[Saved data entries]
__________________________________________________
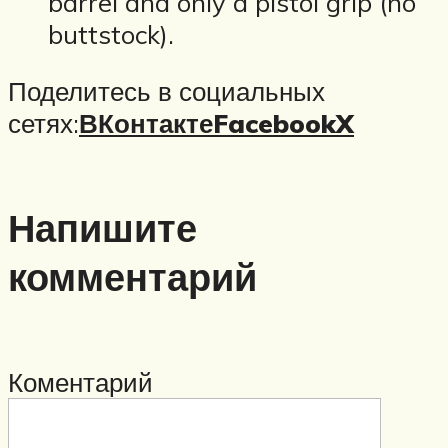
barrel and only a pistol grip (no
buttstock).
Поделитесь в социальных
сетях:
ВКонтакте
Facebook
X
Напишите
комментарий
Коментарий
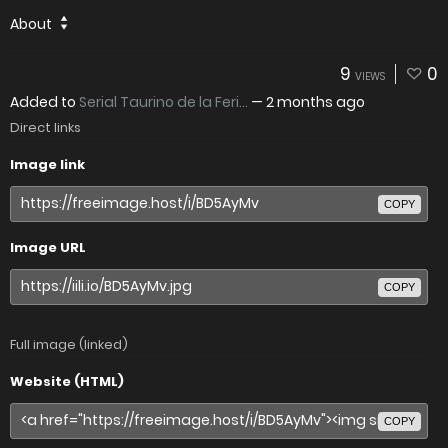
About
9
0
VIEWS
Added to
Serial Taurino de la Feri...
—
2 months ago
Direct links
Image link
COPY
Image URL
COPY
Full image (linked)
Website (HTML)
COPY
__________________________________________________
**Requirement**
Pictures stay out of this copy; write out the entries above exactly.

**Written answer**
barrel and only a pistol grip (no
buttstock).
Поделитесь в социальных
сетях:
ВКонтакте
Facebook
X
Напишите
комментарий
Коментарий
About
9
0
VIEWS
Added to
Serial Taurino de la Feri...
—
2 months ago
Direct links
Image link
COPY
Image URL
COPY
Full image (linked)
Website (HTML)
COPY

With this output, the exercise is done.